Frequently Asked Questions (FAQs)
How many total applications are in Canada’s immigration backlog as of April 2026?
IRCC reports 922,700 applications exceeding service standards as of April 30, 2026, down from 935,000 in March and 990,300 in January. This is the third consecutive monthly decline and the lowest backlog figure recorded in 2026.
Why is the permanent residence backlog still growing even though the overall backlog is falling?
The permanent residence category is absorbing a rising volume of applications from Express Entry, the Provincial Nominee Program, family sponsorship, and humanitarian streams. IRCC set the annual PR target at 380,000 under the 2026–2028 Immigration Levels Plan, but intake continues to outpace processing capacity in the PR stream specifically.
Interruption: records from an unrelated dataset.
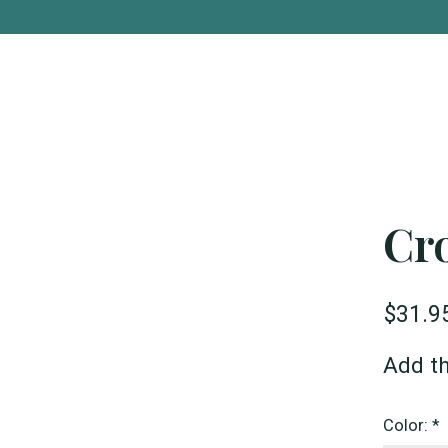
Cr
$31.9
Add th
Color:
*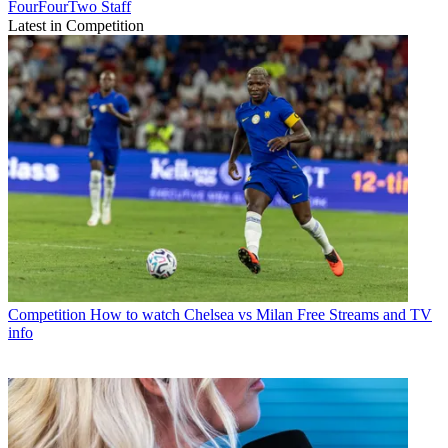
FourFourTwo Staff
Latest in Competition
Competition
How to watch Chelsea vs Milan Free Streams and TV
info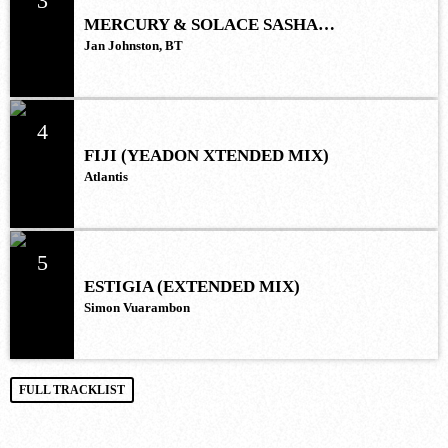
3
MERCURY & SOLACE SASHA
(EXTENDED REMIX)
Jan Johnston, BT
4
FIJI (YEADON XTENDED MIX)
Atlantis
5
ESTIGIA (EXTENDED MIX)
Simon Vuarambon
FULL TRACKLIST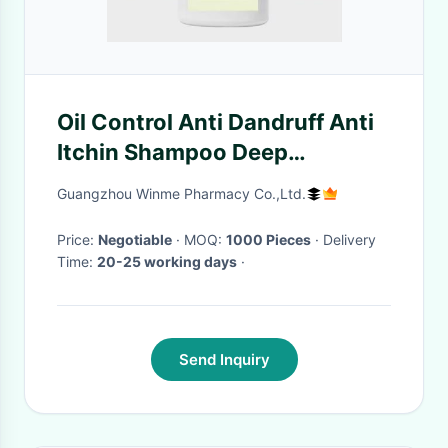
Oil Control Anti Dandruff Anti
Itchin Shampoo Deep
Cleansing Hair Shampoo
Guangzhou Winme Pharmacy Co.,Ltd.
Price:
Negotiable
· MOQ:
1000 Pieces
· Delivery
Time:
20-25 working days
·
Send Inquiry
The overall decline is being driven by temporary residence, where reduced intake from fewer new arrivals is allowing the backlog to clear faster.
How much have new student and worker arrivals to Canada declined in 2026?
New student arrivals fell 84% between January and April 2026 compared to the same period in 2024, a drop of 83,320 people. Worker arrivals fell 67%, a drop of 116,015. Combined total arrivals dropped 73%, or 199,335 fewer people entering Canada during those four months.
What percentage of new permanent residents were former temporary residents in 2026?
IRCC data shows that 58% of all new permanent residents welcomed between January and April 2026 were former temporary residents already living in Canada, up from 48% in 2025 and 44% in 2024. This reflects IRCC’s strategic shift toward transitioning in-Canada workers and graduates to permanent status through programs like Express Entry, the Provincial Nominee Program, and the In-Canada Workers Initiative.
When will IRCC release the next application inventory update?
IRCC typically updates the application inventory dashboard monthly, with each release reflecting data from one to two months prior. Based on the current release schedule, the next update should contain data for May 2026 and is expected to appear on the IRCC website in July 2026. Applicants can check the official dashboard for the most current figures.
Fact Checked: All data in this article has been verified against the official IRCC application inventory dashboard and the IRCC student and temporary worker statistics page on canada.ca, updated June 16, 2026 with data as of April 30, 2026.
Disclaimer: This article is for informational purposes only and does not constitute legal or immigration advice. Consult a Regulated Canadian Immigration Consultant or licensed immigration lawyer for guidance specific to your situation.